How to Offset the Cost of Accepting Credit Cards

As credit card issuers offer more rewards and cashless commerce becomes more popular, merchants have felt the impact. Having fewer cash transactions adds up to a higher cost of doing business, especially for small businesses with frequent small transactions that rack up percentage fees and per-transaction fees.

Fortunately, card processing has evolved to allow businesses to pass some of the merchant fee on to the customer, and banks are key partners in making this possible.

There are a couple of ways to do this:

  • Dual pricing, sometimes referred to as a cash discount, allows the customer to choose a discounted price for paying cash or make a card payment at the regular price, which includes a small fee.

  • Surcharging adds a small fee to the total for credit card transactions to reduce the business’s costs. For debit cards, the business is assessed the charge. With cash, no one pays it. With surcharging, the total amount will display on the terminal as the debit price. It will also show a credit price, which is the transaction amount plus the additional surcharge fee.

    Businesses aren’t allowed to profit from either model.

Which one is right for your business? Consider:

  • The demographics and expectations of your customer base
  • The likelihood they’d typically carry enough cash for their average purchases
  • How much of the fees you want to pass on to your customers

Dual pricing is suited for businesses with small and large ticket purchases. Paying in cash is less of an inconvenience for small transactions than for triple-digit purchases. Those with frequent large purchases can encourage customers to consider alternate forms of payment, like ACH.

Your willingness to communicate proactively to your customers is also a deciding factor because signs are required, both at the front door and at the point of sale, and customers must have the option to refuse before a card is charged. Communicating changes before you begin the new policy allows customers to plan for major purchases and save money.

An experienced merchant services advisor can analyze your statements, taking into account your input about your customer base, and offer an effective solution that’s fully compliant and easy to integrate.
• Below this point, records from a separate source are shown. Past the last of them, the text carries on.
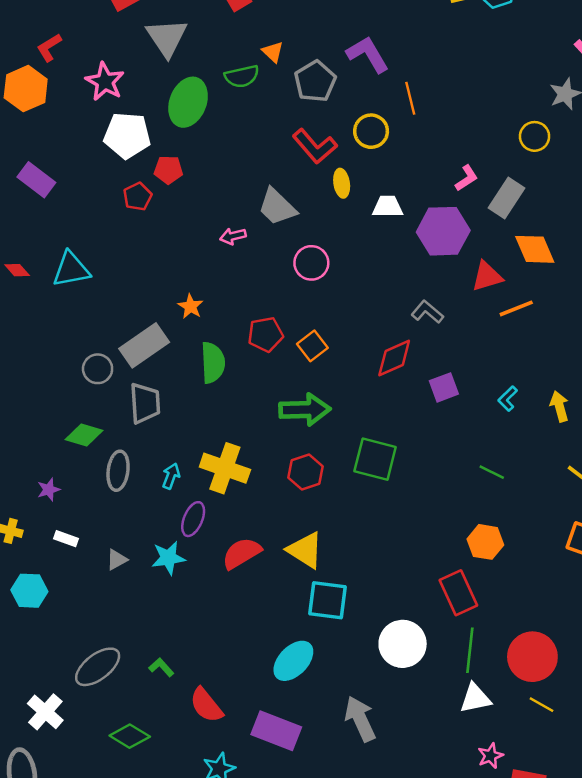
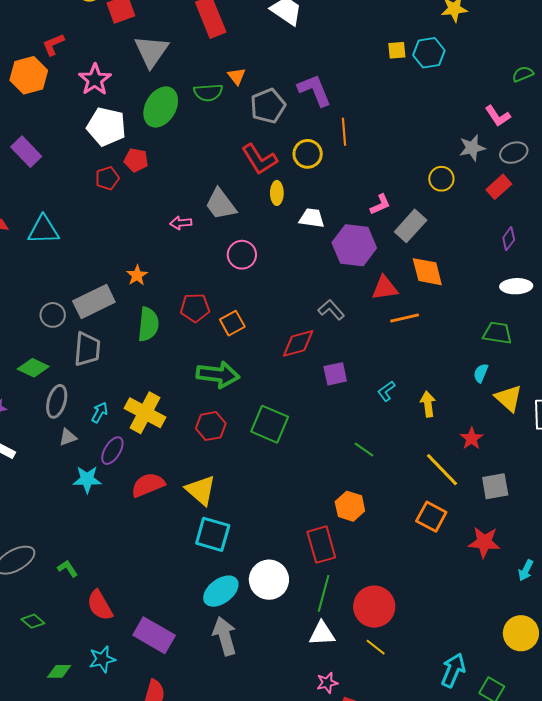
gray triangle: (117, 560) -> (68, 437), moved
cyan ellipse: (293, 661) -> (221, 591), moved
green diamond: (130, 736) -> (33, 621), size x0.7

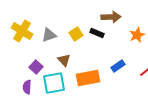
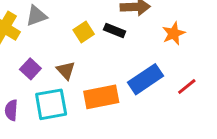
gray triangle: (49, 35) -> (36, 16), moved
blue rectangle: (118, 66) -> (146, 79), size x1.6
purple square: (36, 67) -> (30, 69), moved

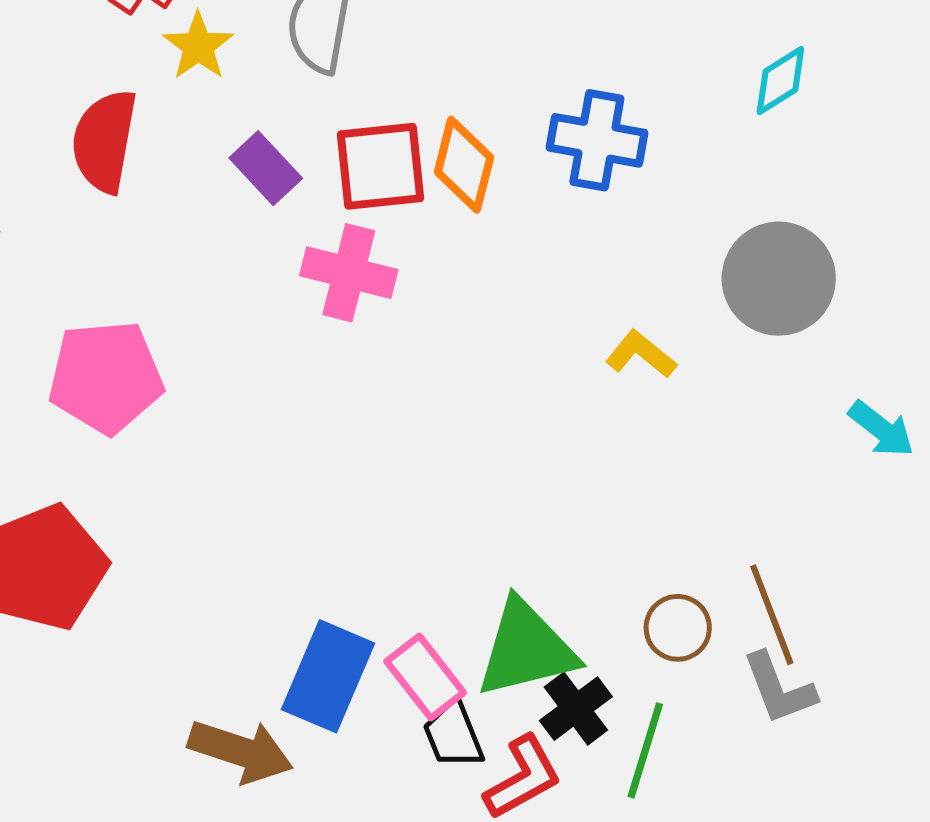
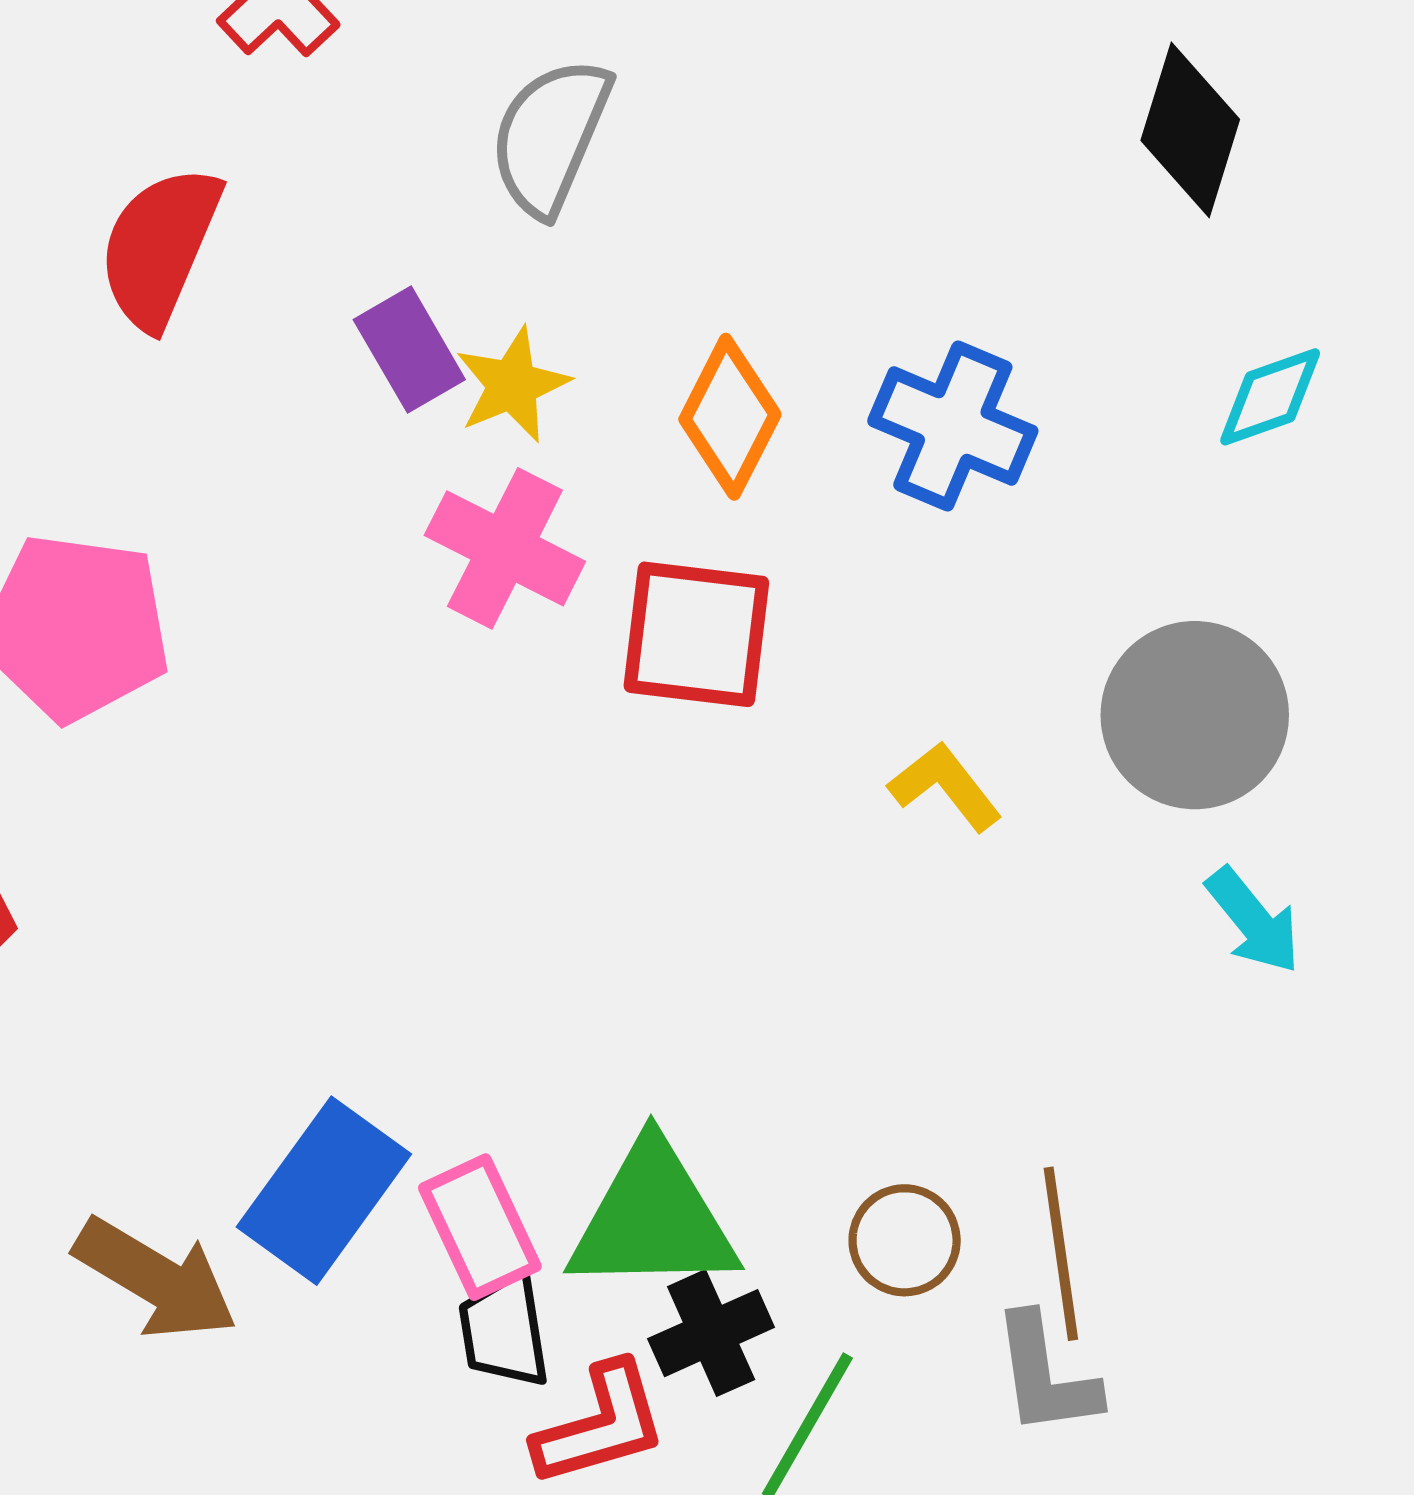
yellow star: (198, 46) -> (512, 385), moved
red square: (380, 166) -> (696, 634), moved
cyan arrow: (881, 429) -> (1253, 921), moved

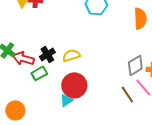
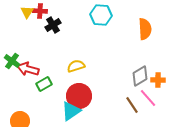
black cross: (47, 54) -> (53, 25), moved
cyan triangle: (66, 100) -> (71, 111), size x1.5

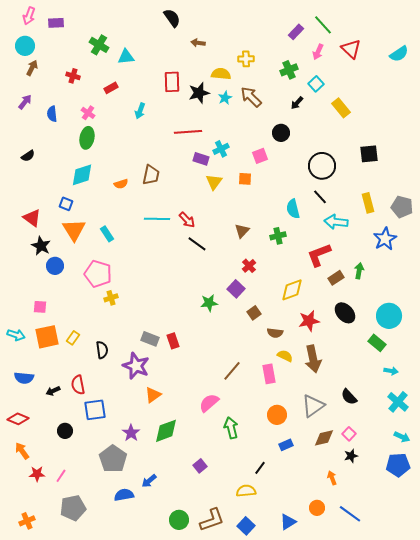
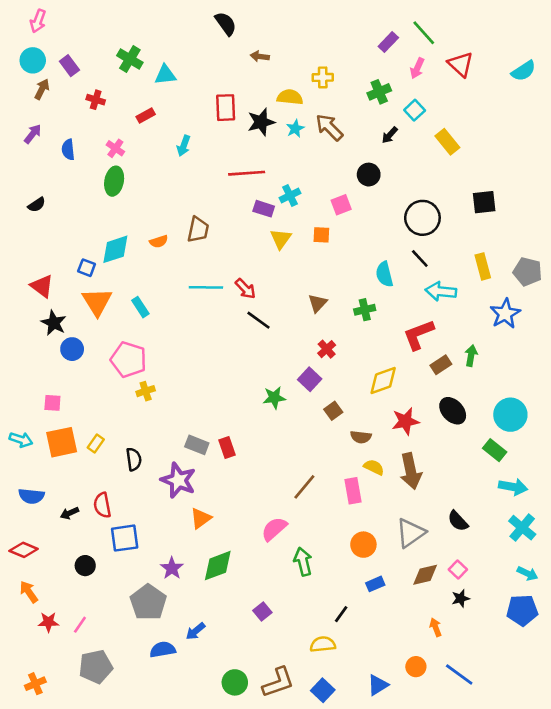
purple rectangle: (56, 23) -> (69, 66), moved, turned 56
cyan diamond: (82, 175) -> (115, 249), moved
cyan arrow: (391, 371) -> (513, 487), size x1.5

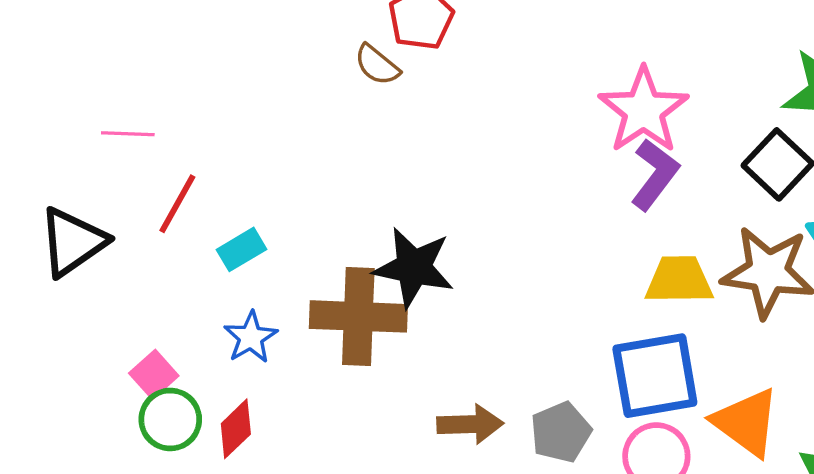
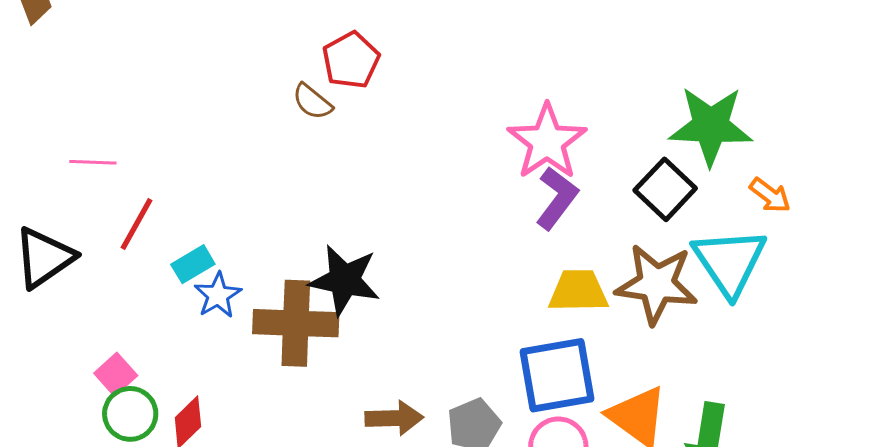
blue star: (251, 337) -> (218, 295), moved

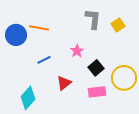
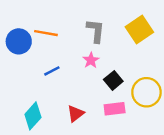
gray L-shape: (93, 19) -> (96, 31), moved
yellow square: (118, 25) -> (139, 30), size x1.6
red triangle: (64, 83) -> (75, 114), moved

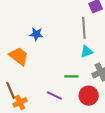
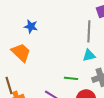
blue star: (36, 34) -> (31, 26), moved

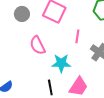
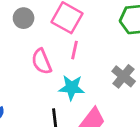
pink line: (77, 36) -> (74, 50), moved

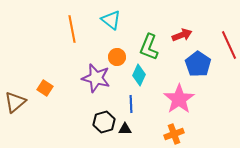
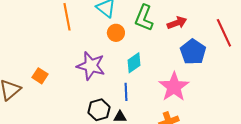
green L-shape: (149, 47) -> (144, 18), moved
orange circle: (117, 57) -> (116, 33), moved
cyan diamond: (139, 75) -> (134, 63), turned 30

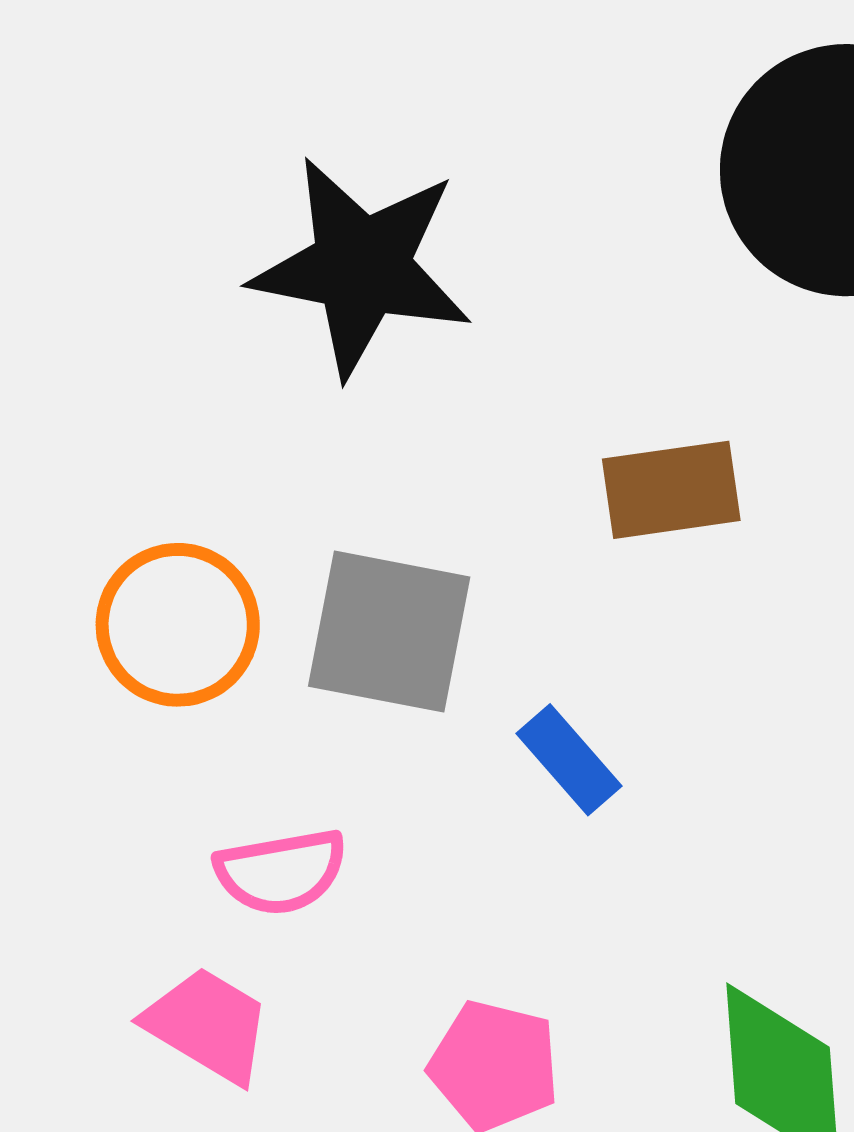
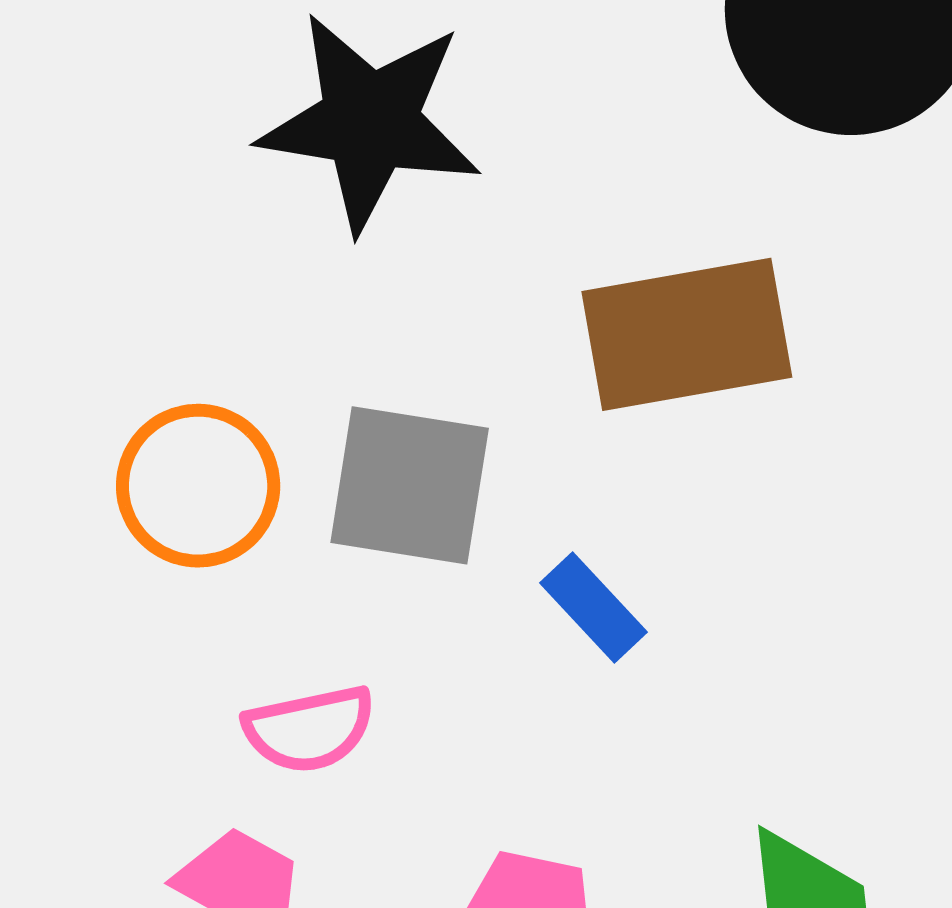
brown rectangle: (671, 490) -> (687, 334), size x1.5

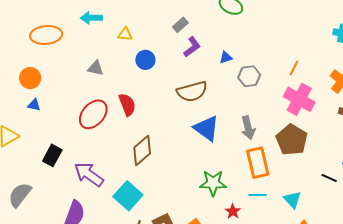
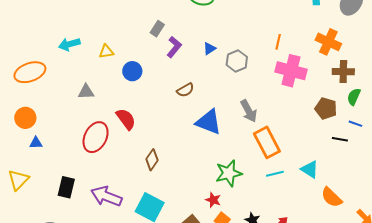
brown semicircle: (192, 92) -> (185, 90), size x0.6
brown pentagon: (292, 140) -> (326, 108), moved, size x0.7
brown diamond: (142, 150) -> (152, 160), size x0.7
red star: (233, 211) -> (213, 200), moved

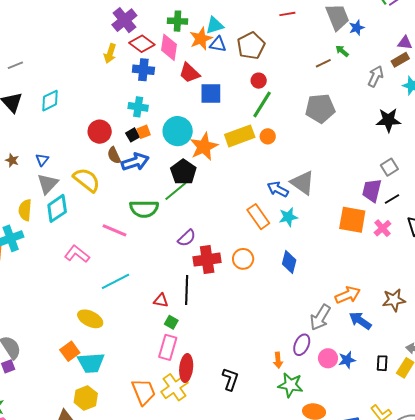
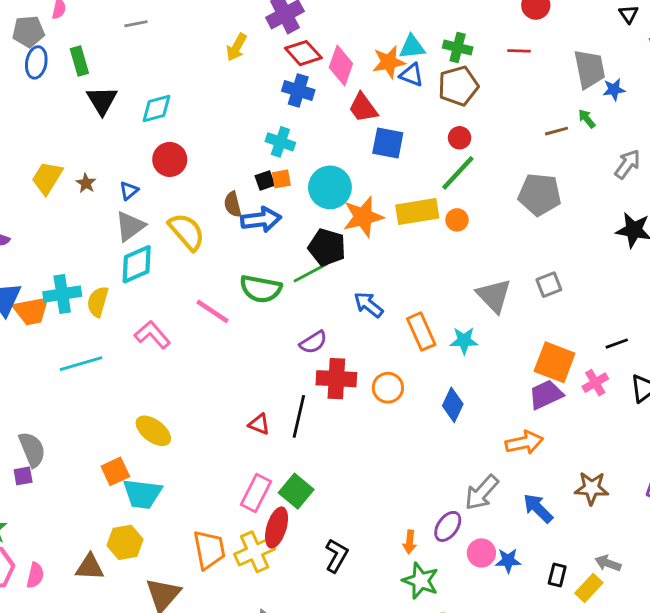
green cross: (177, 21) -> (458, 48), moved
yellow arrow: (110, 53) -> (236, 47), moved
gray line: (15, 65) -> (136, 24), moved
red circle: (100, 132) -> (170, 159), moved
gray square: (389, 167) -> (549, 285), moved
black pentagon: (183, 172) -> (327, 247), turned -30
blue arrow: (278, 189) -> (368, 305), moved
purple trapezoid: (372, 190) -> (546, 395), moved, turned 40
yellow semicircle: (25, 210) -> (98, 302), moved
cyan line: (115, 281) -> (81, 364), moved
orange arrow: (348, 295) -> (524, 442), moved
green square: (171, 322) -> (296, 491), moved, size x1.6

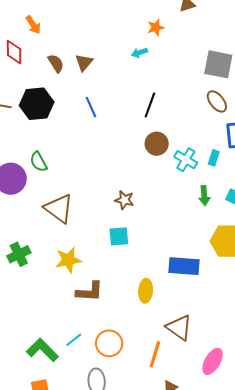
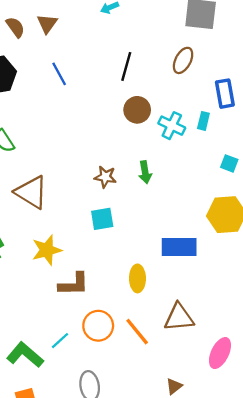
brown ellipse: (217, 101) -> (183, 60), moved, turned 70
green arrow: (204, 196) -> (145, 172), moved
brown triangle: (179, 328) -> (179, 317), turned -36
orange circle: (109, 343) -> (98, 326), moved
orange line: (155, 354) -> (137, 332), moved, turned -52

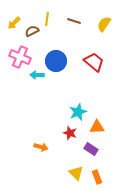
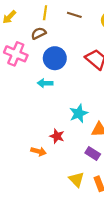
brown semicircle: (32, 31) -> (39, 33), moved
cyan arrow: (37, 75) -> (45, 83), moved
red star: (70, 133) -> (57, 136), moved

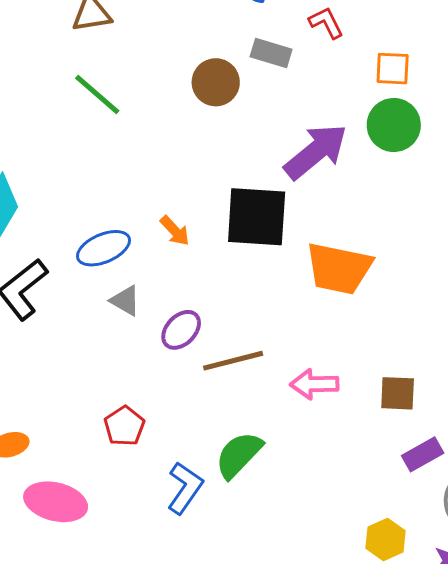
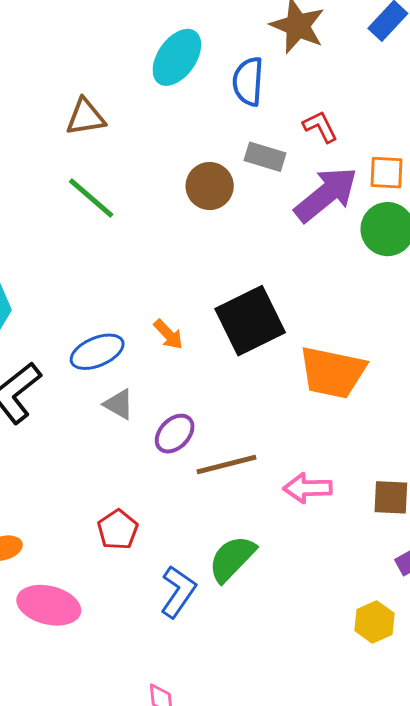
purple arrow: (316, 152) -> (326, 194), moved
black square: (257, 217) -> (250, 321), turned -30
yellow hexagon: (386, 540) -> (374, 622), moved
Here are some questions to consider before having that conversation:

  • What payments do my customers prefer? Would they accept dual pricing?
  • Are my main competitors passing on a portion of the fees to their customers?
  • How much more do I need to earn to offset the processing fees I pay?
  • Does my state allow surcharge fees?
  • Can I adapt my existing point of sale (POS) system for surcharges?
  • Am I willing to display a sign in my business that speaks to a cash discount?
  • What is my typical sales volume and average purchase total?

While consumers are getting used to businesses passing on their processing fees, it doesn’t mean they like it. To better serve them, it's important to partner with a provider that doesn't apply fees that are higher than necessary. Dual pricing and surcharging are both good options for lowering a business's cost of accepting card payments while still being fair to customers and operating within the card issuers’ rules.